The European Central Bank pledged Thursday to keep interest rates at record highs for even longer, as widely expected.
ECB President Christine Lagarde, in her press briefing, said a new wave of the coronavirus pandemic could pose a risk to the region’s recovery, although it offered a more balanced economic outlook.
While most analysts see the ECB’s accommodative pivot as weighing on the single currency, those at TD Securities say it could climb to $ 1.1851 in the near term.
“The lack of clues on future policy measures is a moderate disappointment for those looking for a stronger accommodating signal,” they wrote in a research note.
The next major market target is the Federal Reserve’s two-day policy meeting that ends on Thursday.
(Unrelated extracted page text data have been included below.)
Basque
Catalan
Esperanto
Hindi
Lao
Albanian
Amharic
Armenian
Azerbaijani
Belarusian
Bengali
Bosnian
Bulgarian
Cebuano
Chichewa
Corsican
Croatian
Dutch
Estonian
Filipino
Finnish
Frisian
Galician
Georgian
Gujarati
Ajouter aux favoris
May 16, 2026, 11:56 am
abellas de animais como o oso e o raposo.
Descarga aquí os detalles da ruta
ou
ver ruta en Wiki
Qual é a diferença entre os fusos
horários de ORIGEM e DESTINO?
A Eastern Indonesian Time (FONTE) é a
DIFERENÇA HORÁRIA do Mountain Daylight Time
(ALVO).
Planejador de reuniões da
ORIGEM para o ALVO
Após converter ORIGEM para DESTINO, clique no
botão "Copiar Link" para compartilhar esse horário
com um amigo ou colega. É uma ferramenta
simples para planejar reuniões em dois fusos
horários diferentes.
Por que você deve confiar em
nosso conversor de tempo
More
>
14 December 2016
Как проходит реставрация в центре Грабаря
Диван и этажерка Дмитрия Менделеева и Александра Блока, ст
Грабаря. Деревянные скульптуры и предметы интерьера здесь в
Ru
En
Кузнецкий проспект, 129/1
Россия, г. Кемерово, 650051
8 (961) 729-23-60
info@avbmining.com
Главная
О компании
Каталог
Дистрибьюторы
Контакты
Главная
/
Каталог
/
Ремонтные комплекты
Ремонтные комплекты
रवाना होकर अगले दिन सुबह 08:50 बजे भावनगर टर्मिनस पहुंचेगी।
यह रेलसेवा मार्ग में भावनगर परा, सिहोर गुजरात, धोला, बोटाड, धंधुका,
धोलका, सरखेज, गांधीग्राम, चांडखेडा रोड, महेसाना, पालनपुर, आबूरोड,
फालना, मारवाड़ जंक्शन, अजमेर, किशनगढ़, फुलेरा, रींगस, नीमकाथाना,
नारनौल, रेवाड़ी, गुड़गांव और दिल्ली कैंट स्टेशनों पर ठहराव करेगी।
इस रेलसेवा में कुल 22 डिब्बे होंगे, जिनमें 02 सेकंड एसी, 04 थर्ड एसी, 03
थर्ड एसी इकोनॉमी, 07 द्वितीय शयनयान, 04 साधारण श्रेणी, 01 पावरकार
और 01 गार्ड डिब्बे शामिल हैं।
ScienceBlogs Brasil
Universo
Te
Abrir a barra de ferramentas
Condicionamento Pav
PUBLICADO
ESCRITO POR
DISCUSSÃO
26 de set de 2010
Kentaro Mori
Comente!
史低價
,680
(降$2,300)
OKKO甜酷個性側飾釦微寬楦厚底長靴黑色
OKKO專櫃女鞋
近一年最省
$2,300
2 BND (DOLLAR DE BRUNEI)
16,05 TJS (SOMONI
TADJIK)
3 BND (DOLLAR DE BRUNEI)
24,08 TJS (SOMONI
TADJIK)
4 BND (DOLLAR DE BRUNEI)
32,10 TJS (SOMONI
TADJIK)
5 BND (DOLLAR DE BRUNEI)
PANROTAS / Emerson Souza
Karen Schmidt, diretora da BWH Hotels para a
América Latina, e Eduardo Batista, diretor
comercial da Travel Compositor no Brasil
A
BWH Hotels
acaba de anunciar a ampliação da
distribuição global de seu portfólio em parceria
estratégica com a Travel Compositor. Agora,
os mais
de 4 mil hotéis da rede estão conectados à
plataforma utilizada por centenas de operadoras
Since the previous meeting on June 16, when Fed officials dropped a reference to the coronavirus as a burden on the economy, cases have increased.
Many economists, however, still expect the meeting to push forward talks for less stimulus.
The British pound recovered from losses as large as 1.3% for the week to trade roughly flat at $ 1.3741, supported by the resumption of risk sentiment, even with cases of COVID-19 largely on the rise.
However, the Australian dollar – often seen as an indicator of risk appetite – slipped 0.3% to $ 0.7360 on Friday and was heading for a 0.5% decline on the week, which would be a fourth consecutive weekly loss.
With half of Australia’s population languishing under lockdown, economists are speculating that the country’s central bank may increase stimulus rather than cut it at its next policy meeting.
“The balance of risks points to greater short-term AUD weakness,” Commonwealth Bank of Australia strategist Joseph Capurso wrote in a client note.